I dont think the cold war is over, it has changed its guise but it has never actually gone away. Putin and his ilk are the last of the old guard communists and they will hang onto power by any means needed. Like many politicians they need a bogeyman, in Russias case it`s the west.

I am not sure that US Policy has been following ours in the middle east since the Suez crisis. Both nations try and in lockstep if possible but if home politics dictates, then we go our seperate ways. Obama couldnt get Cameron to agree with limited intervention in Syria, and rightly so. UK politics chanced after Iraq and the British public didnt want to go down the same route again.

I agree about one thing, we have indeed painted ourselves into a corner on the Syria issue. It may well end up we have to take the best option from a poisened chalice. Working with Assad isnt palatable, but then again nor is letting ISIS grow and grow. Working with Iran and Iraq may possibly be the better answer. Even among NATO there are differing views about both Syria and Ukraine.




Zonie63 -> RE: Racism and Islamophobia. (9/7/2014 8:51:05 AM)


quote:

ORIGINAL: Politesub53

I dont think the cold war is over, it has changed its guise but it has never actually gone away. Putin and his ilk are the last of the old guard communists and they will hang onto power by any means needed. Like many politicians they need a bogeyman, in Russias case it`s the west.

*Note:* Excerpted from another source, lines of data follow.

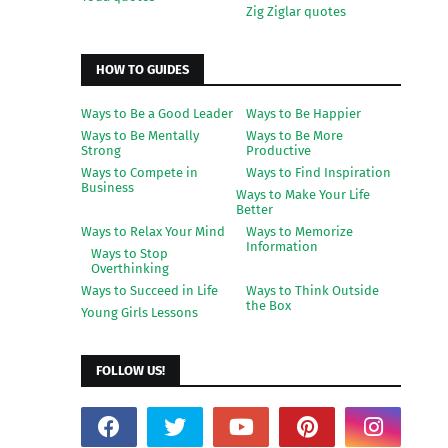
Zig Ziglar quotes
HOW TO GUIDES
Ways to Be a Good Leader
Ways to Be Happier
Ways to Be Mentally
Ways to Be More
Strong
Productive
Ways to Compete in
Ways to Find Inspiration
Business
Ways to Make Your Life
Better
Ways to Relax Your Mind
Ways to Memorize
Information
Ways to Stop
Overthinking
Ways to Succeed in Life
Ways to Think Outside
the Box
Young Girls Lessons
FOLLOW US!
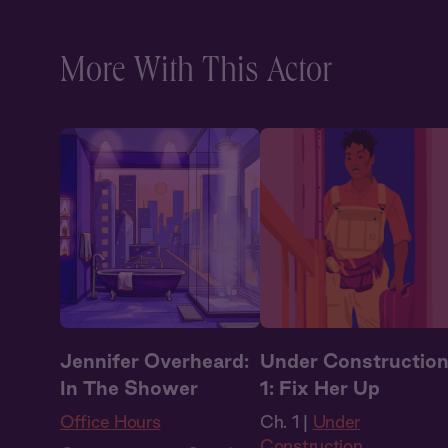
Historical Romance
,
Vampires
More With This Actor
Jennifer Overheard:
Under Constructio
In The Shower
1: Fix Her Up
Office Hours
Ch. 1 |
Under
Construction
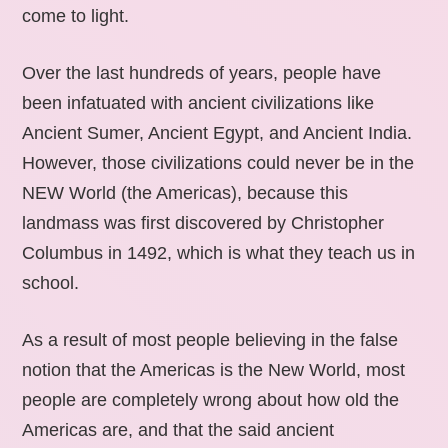
come to light.
Over the last hundreds of years, people have
been infatuated with ancient civilizations like
Ancient Sumer, Ancient Egypt, and Ancient India.
However, those civilizations could never be in the
NEW World (the Americas), because this
landmass was first discovered by Christopher
Columbus in 1492, which is what they teach us in
school.
As a result of most people believing in the false
notion that the Americas is the New World, most
people are completely wrong about how old the
Americas are, and that the said ancient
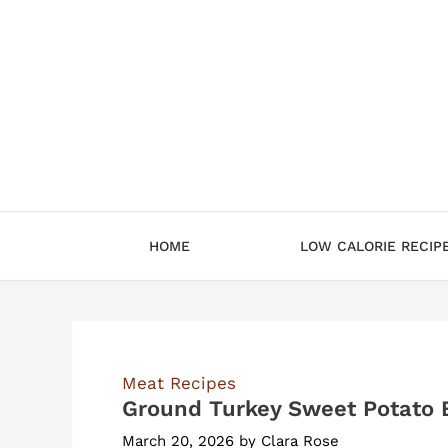
Skip
to
content
HOME
LOW CALORIE RECIP
Meat Recipes
Ground Turkey Sweet Potato 
March 20, 2026
by
Clara Rose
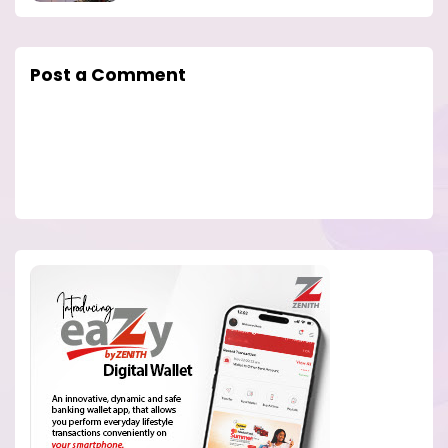
Post a Comment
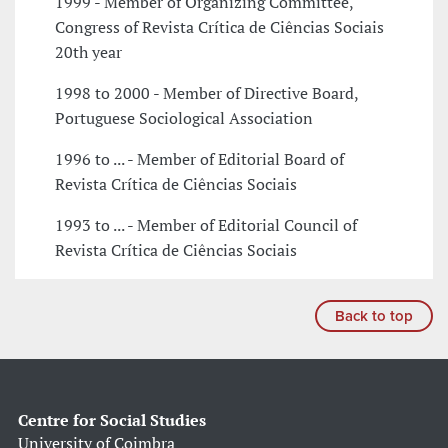
1999 - Member of Organizing Committee,
Congress of Revista Crítica de Ciências Sociais
20th year
1998 to 2000 - Member of Directive Board,
Portuguese Sociological Association
1996 to ... - Member of Editorial Board of
Revista Crítica de Ciências Sociais
1993 to ... - Member of Editorial Council of
Revista Crítica de Ciências Sociais
Back to top
Centre for Social Studies
University of Coimbra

Perhaps it's a different kind of "cold war," although I would still maintain that the rules and policies we operated under during the Cold War are outdated in today's situation. The Cold War was largely ideological in nature between two major powers which were both defined as fiercely anti-nationalistic. Nowadays, Russia under Putin seems more nationalistic, which changes the nature of the struggle. The US leadership (as well as many of the warhawks we've seen here) are still stuck in Cold War "ideological mode," both in approaching Russia and in the Middle East. The only difference is that one had the ideology of communism, while the other has the "ideology" of Islam. They're still subscribing to the old "Domino Theory."

quote:


I am not sure that US Policy has been following ours in the middle east since the Suez crisis. Both nations try and in lockstep if possible but if home politics dictates, then we go our seperate ways. Obama couldnt get Cameron to agree with limited intervention in Syria, and rightly so. UK politics chanced after Iraq and the British public didnt want to go down the same route again.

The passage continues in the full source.